EXERCISE: In the data, find each line where the word "BiRD" appears and list that line.
(SUPPLIED RECORDS)
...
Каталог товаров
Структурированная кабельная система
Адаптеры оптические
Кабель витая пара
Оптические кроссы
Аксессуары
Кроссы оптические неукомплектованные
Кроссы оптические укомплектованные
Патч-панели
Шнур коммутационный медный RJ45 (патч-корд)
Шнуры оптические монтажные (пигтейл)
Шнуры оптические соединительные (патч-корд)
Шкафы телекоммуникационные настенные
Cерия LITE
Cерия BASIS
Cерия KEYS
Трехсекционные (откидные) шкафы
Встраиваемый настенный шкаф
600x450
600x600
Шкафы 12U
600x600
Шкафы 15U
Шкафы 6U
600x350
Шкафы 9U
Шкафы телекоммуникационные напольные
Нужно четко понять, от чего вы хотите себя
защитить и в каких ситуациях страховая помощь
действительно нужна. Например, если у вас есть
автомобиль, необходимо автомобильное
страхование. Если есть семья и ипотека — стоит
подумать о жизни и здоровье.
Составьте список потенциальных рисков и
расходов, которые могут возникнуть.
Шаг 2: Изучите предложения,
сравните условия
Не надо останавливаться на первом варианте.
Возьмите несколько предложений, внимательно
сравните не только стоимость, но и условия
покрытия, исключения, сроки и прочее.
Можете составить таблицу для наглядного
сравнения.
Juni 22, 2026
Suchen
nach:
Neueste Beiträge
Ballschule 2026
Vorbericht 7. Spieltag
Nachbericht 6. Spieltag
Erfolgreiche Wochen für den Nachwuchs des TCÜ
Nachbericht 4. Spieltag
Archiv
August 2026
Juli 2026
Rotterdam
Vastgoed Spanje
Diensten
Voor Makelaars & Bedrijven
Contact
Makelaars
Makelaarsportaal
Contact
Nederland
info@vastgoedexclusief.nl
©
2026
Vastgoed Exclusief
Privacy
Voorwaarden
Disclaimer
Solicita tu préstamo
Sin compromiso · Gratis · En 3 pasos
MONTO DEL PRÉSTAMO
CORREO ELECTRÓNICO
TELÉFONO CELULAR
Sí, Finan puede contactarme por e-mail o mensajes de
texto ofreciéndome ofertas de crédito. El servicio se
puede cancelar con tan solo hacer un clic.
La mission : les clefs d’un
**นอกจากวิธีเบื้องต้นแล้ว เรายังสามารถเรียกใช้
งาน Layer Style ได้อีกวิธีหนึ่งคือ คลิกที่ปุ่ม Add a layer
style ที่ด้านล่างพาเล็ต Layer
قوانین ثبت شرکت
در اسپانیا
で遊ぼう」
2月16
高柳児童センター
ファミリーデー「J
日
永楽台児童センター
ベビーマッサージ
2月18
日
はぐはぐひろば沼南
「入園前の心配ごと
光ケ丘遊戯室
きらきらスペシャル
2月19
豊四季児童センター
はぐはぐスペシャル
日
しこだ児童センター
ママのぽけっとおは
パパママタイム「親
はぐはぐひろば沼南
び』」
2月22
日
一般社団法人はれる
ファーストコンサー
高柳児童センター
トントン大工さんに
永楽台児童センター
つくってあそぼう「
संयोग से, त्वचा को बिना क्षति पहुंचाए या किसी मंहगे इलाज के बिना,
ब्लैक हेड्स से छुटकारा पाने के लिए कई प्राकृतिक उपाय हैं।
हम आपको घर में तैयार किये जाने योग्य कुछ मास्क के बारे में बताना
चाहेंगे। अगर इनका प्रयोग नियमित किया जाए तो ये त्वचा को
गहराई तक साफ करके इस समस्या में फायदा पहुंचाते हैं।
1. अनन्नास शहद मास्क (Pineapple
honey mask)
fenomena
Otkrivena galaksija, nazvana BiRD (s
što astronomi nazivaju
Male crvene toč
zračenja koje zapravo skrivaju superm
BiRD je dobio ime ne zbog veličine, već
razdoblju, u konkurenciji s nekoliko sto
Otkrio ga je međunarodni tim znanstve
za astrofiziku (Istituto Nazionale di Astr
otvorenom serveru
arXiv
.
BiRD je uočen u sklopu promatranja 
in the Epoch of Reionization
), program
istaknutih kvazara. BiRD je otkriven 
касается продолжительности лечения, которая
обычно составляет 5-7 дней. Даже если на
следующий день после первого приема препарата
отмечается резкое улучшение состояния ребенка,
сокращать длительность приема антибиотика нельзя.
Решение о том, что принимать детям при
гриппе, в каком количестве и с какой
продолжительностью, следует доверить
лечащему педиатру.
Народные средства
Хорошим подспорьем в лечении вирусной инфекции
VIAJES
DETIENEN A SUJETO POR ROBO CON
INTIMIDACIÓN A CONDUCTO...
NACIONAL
(End SUPPLIED RECORDS)
REPLY TO THE EXERCISE:
Otkrivena galaksija, nazvana BiRD (s
BiRD je dobio ime ne zbog veličine, već
BiRD je uočen u sklopu promatranja 
istaknutih kvazara. BiRD je otkriven 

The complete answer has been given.